Exercise. Both the line below containing "mengembangkan keterampilan dan mendapatkan" and the line containing "yang ditunjukkan oleh", along with every line between them, should be repeated exactly; no other line belongs in the answer.
━━ Raw data
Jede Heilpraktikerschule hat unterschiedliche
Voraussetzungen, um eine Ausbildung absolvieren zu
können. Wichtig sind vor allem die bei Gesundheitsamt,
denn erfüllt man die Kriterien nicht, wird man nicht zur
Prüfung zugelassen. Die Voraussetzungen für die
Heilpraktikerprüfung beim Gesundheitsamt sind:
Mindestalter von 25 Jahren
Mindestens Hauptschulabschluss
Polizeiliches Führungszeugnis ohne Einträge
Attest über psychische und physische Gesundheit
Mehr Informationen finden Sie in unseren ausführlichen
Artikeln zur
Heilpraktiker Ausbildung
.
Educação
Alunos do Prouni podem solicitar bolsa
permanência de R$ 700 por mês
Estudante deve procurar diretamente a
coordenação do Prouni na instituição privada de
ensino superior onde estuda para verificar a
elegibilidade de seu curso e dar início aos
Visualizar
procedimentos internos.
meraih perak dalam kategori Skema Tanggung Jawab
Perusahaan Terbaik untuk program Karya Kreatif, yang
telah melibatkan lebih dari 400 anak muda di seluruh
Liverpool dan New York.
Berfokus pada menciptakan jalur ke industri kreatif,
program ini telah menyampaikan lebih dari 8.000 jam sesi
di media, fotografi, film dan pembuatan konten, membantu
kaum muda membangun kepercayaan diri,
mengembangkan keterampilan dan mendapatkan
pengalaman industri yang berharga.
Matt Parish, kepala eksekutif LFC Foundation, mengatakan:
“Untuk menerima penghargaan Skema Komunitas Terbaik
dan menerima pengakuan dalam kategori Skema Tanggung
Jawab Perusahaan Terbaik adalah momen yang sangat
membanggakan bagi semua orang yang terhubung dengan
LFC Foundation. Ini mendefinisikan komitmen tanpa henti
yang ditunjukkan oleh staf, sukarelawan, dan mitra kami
━━━━
━━ Raw data
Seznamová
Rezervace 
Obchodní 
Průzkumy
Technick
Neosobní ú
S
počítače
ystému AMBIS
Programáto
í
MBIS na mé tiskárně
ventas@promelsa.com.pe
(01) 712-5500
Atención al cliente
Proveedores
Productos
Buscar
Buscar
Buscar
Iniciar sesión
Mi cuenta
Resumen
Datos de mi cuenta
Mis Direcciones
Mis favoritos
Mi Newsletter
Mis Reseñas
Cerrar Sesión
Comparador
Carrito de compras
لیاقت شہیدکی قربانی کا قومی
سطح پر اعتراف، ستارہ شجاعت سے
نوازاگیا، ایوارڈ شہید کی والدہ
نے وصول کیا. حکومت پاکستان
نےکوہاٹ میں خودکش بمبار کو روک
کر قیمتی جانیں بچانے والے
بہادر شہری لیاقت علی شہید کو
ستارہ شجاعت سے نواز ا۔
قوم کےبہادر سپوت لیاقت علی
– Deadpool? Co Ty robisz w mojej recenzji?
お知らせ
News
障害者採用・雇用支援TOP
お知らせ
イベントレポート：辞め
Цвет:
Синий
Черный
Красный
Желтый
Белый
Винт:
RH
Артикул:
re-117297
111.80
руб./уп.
━━━━
Reply.
mengembangkan keterampilan dan mendapatkan
pengalaman industri yang berharga.
Matt Parish, kepala eksekutif LFC Foundation, mengatakan:
“Untuk menerima penghargaan Skema Komunitas Terbaik
dan menerima pengakuan dalam kategori Skema Tanggung
Jawab Perusahaan Terbaik adalah momen yang sangat
membanggakan bagi semua orang yang terhubung dengan
LFC Foundation. Ini mendefinisikan komitmen tanpa henti
yang ditunjukkan oleh staf, sukarelawan, dan mitra kami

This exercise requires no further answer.